But just now Lionel Hezekiah was under a blight; he had been caught
red-handed in guilt, and was feeling much ashamed of himself. He hung
his head and squirmed his toes under the mournful reproach in Salome’s
eyes. When Salome looked at him like that, Lionel Hezekiah always felt
that he was paying more for his fun than it was worth.
“What do you suppose I caught him doing this time?” demanded Judith.
“I--I don’t know,” faltered Salome.
“Firing--at--a--mark--on--the--henhouse--door--with--new-laid--eggs,”
said Judith with measured distinctness. “He has broken every egg that
was laid to-day except three. And as for the state of that henhouse
door--”
Judith paused, with an indignant gesture meant to convey that the state
of the henhouse door must be left to Salome’s imagination, since the
English language was not capable of depicting it.
“O Lionel Hezekiah, why will you do such things?” said Salome miserably.
“I--didn’t know it was wrong,” said Lionel Hezekiah, bursting into
prompt tears. “I--I thought it would be bully fun. Seems’s if everything
what’s fun ‘s wrong.”
Salome’s heart was not proof against tears, as Lionel Hezekiah very well
knew. She put her arm about the sobbing culprit, and drew him to her
side.
“He didn’t know it was wrong,” she said defiantly to Judith.
“He’s got to be taught, then,” was Judith’s retort. “No, you needn’t
try to beg him off, Salome. He shall go right to bed without supper, and
stay there till to-morrow morning.”
“Oh! not without his supper,” entreated Salome. “You--you won’t improve
the child’s morals by injuring his stomach, Judith.”
“Without his supper, I say,” repeated Judith inexorably. “Lionel
Hezekiah, go up-stairs to the south room, and go to bed at once.”
Lionel Hezekiah went up-stairs, and went to bed at once. He was never
sulky or disobedient. Salome listened to him as he stumped patiently
up-stairs with a sob at every step, and her own eyes filled with tears.
“Now don’t for pity’s sake go crying, Salome,” said Judith irritably. “I
think I’ve let him off very easily. He is enough to try the patience of
a saint, and I never was that,” she added with entire truth.
“But he isn’t bad,” pleaded Salome. “You know he never does anything the
second time after he has been told it was wrong, never.”
“What good does that do when he is certain to do something new and twice
as bad? I never saw anything like him for originating ideas of mischief.
Just look at what he has done in the past fortnight--in one fortnight,
Salome. He brought in a live snake, and nearly frightened you into fits;
he drank up a bottle of liniment, and almost poisoned himself; he took
three toads to bed with him; he climbed into the henhouse loft, and fell
through on a hen and killed her; he painted his face all over with your
water-colours; and now comes THIS exploit. And eggs at twenty-eight
cents a dozen! I tell you, Salome, Lionel Hezekiah is an expensive
luxury.”
“But we couldn’t do without him,” protested Salome.

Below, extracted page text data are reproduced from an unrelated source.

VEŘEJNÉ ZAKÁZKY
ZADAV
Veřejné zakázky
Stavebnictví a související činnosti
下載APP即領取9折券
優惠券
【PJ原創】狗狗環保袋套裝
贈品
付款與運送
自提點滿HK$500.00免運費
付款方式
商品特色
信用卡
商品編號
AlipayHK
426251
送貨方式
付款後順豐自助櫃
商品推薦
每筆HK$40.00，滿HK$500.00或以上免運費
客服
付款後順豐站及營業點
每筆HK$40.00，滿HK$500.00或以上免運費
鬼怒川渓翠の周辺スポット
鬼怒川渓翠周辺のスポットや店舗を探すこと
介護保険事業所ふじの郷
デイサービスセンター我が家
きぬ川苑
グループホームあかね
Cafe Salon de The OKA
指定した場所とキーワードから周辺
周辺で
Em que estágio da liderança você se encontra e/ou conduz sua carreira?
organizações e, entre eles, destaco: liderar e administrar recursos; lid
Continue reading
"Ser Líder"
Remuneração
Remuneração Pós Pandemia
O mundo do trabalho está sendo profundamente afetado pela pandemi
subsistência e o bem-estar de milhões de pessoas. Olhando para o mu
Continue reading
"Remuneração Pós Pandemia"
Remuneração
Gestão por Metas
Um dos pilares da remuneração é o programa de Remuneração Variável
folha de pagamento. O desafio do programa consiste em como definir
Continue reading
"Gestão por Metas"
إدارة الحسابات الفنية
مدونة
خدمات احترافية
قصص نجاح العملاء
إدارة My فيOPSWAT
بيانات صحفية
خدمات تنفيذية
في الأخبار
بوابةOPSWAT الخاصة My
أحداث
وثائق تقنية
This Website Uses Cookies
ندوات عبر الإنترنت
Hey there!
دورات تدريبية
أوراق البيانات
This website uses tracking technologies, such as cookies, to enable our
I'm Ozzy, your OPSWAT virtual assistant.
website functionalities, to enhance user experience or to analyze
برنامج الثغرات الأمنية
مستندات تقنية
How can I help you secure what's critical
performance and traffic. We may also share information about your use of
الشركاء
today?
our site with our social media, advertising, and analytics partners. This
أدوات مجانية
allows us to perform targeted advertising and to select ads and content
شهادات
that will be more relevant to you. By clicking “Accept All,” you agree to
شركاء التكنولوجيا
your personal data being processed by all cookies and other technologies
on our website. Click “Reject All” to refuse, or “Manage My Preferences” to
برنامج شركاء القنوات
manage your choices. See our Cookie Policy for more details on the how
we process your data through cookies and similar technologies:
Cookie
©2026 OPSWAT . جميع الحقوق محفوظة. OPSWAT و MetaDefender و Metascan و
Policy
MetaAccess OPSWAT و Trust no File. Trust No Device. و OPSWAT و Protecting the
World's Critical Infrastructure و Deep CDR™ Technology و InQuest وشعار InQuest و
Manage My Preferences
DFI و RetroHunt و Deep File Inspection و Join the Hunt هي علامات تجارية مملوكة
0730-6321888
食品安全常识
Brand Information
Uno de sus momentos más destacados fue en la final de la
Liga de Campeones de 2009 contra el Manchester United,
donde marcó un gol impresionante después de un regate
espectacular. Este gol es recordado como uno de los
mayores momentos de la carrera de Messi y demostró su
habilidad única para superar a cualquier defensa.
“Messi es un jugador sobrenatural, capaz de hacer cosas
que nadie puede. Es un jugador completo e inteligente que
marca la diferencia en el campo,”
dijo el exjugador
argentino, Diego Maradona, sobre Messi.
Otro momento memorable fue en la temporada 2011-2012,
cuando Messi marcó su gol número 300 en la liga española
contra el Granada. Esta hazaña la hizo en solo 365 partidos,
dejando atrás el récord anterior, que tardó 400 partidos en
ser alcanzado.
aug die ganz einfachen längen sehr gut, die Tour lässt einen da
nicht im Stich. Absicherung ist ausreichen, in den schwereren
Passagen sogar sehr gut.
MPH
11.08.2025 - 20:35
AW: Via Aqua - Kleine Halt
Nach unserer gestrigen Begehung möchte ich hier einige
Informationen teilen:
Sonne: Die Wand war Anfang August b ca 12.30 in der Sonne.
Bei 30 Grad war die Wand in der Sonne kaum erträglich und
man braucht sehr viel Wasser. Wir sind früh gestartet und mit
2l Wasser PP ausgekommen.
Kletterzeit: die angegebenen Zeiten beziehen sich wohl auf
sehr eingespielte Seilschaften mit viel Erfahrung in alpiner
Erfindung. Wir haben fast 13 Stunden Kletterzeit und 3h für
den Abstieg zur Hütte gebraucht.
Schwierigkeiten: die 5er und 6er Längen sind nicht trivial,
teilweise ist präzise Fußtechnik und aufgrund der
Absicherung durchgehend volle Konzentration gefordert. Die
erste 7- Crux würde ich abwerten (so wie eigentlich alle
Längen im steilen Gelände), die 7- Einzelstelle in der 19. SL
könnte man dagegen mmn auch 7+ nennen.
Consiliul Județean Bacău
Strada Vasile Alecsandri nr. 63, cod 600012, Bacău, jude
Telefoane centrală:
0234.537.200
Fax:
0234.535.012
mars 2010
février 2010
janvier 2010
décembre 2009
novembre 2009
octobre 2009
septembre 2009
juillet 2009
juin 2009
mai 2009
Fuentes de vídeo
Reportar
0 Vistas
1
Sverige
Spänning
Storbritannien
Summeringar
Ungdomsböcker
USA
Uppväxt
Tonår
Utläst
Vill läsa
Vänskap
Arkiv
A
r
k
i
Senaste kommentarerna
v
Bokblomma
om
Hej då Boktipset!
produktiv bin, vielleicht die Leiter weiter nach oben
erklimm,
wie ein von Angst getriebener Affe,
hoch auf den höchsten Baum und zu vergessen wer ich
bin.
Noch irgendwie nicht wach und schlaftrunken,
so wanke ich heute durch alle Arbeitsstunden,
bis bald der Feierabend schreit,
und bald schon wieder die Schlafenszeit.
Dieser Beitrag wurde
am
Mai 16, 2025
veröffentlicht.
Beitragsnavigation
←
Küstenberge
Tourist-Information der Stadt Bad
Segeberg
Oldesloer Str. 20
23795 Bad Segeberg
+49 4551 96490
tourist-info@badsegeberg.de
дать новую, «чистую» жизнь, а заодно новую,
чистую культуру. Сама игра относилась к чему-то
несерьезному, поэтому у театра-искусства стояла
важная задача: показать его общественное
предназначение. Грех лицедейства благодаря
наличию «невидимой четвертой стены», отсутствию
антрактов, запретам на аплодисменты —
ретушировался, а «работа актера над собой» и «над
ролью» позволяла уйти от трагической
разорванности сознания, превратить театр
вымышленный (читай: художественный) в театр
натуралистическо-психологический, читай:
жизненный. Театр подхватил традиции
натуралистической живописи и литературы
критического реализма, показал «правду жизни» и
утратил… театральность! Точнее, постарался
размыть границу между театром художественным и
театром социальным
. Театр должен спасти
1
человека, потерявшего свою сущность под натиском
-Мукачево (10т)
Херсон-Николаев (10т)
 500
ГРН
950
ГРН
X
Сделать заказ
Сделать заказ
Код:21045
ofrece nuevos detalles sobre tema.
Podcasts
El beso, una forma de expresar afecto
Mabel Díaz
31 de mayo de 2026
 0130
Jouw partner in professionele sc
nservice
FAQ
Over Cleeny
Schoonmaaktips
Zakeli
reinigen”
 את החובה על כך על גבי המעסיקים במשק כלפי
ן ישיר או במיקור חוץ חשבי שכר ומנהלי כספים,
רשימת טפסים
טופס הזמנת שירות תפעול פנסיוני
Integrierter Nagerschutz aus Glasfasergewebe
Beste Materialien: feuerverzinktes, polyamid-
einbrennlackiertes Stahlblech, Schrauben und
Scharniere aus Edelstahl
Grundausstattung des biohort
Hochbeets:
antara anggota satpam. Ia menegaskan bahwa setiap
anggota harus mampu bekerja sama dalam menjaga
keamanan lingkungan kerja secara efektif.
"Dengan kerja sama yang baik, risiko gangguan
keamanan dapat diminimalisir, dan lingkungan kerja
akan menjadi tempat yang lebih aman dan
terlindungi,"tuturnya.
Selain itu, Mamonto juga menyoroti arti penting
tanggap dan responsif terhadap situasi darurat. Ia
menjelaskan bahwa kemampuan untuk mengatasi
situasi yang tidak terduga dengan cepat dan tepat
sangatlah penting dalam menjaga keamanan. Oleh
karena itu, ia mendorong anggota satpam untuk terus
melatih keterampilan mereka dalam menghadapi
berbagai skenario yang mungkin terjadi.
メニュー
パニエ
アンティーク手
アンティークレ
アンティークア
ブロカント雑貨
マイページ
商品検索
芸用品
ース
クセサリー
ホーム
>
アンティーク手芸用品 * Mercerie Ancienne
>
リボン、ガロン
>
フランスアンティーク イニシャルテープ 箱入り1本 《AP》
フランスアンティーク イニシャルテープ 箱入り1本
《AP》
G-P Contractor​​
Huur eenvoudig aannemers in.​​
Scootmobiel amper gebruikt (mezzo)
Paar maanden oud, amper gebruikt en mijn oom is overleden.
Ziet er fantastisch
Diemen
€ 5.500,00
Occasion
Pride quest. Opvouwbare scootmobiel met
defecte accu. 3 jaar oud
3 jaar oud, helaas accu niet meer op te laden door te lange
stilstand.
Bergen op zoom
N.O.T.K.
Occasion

“_I_ could. But as you can’t, or think you can’t, we’ll have to keep
him, I suppose. But the only way to secure any peace of mind for
ourselves, as far as I can see, is to tether him in the yard, and hire
somebody to watch him.”
“There must be some way of managing him,” said Salome desperately. She
thought Judith was in earnest about the tethering. Judith was generally
so terribly in earnest in all she said. “Perhaps it is because he has
no other employment that he invents so many unheard-of things. If he had
anything to occupy himself with--perhaps if we sent him to school--”
“He’s too young to go to school. Father always said that no child should
go to school until it was seven, and I don’t mean Lionel Hezekiah shall.
Well, I’m going to take a pail of hot water and a brush, and see what I
can do to that henhouse door. I’ve got my afternoon’s work cut out for
me.”
Judith stood Salome’s crutch up beside her, and departed to purify the
henhouse door. As soon as she was safely out of the way, Salome took her
crutch, and limped slowly and painfully to the foot of the stairs. She
could not go up and comfort Lionel Hezekiah as she yearned to do,
which was the reason Judith had sent him up-stairs. Salome had not been
up-stairs for fifteen years. Neither did she dare to call him out on the
landing, lest Judith return. Besides, of course he must be punished; he
had been very naughty.
“But I wish I could smuggle a bit of supper up to him,” she mused,
sitting down on the lowest step and listening. “I don’t hear a sound. I
suppose he has cried himself to sleep, poor, dear baby. He certainly
is dreadfully mischievous; but it seems to me that it shows an
investigating turn of mind, and if it could only be directed into the
proper channels--I wish Judith would let me have a talk with Mr. Leonard
about Lionel Hezekiah. I wish Judith didn’t hate ministers so. I don’t
mind so much her not letting me go to church, because I’m so lame that
it would be painful anyhow; but I’d like to talk with Mr. Leonard now
and then about some things. I can never believe that Judith and father
were right; I am sure they were not. There is a God, and I’m afraid
it’s terribly wicked not to go to church. But there, nothing short of a
miracle would convince Judith; so there is no use in thinking about it.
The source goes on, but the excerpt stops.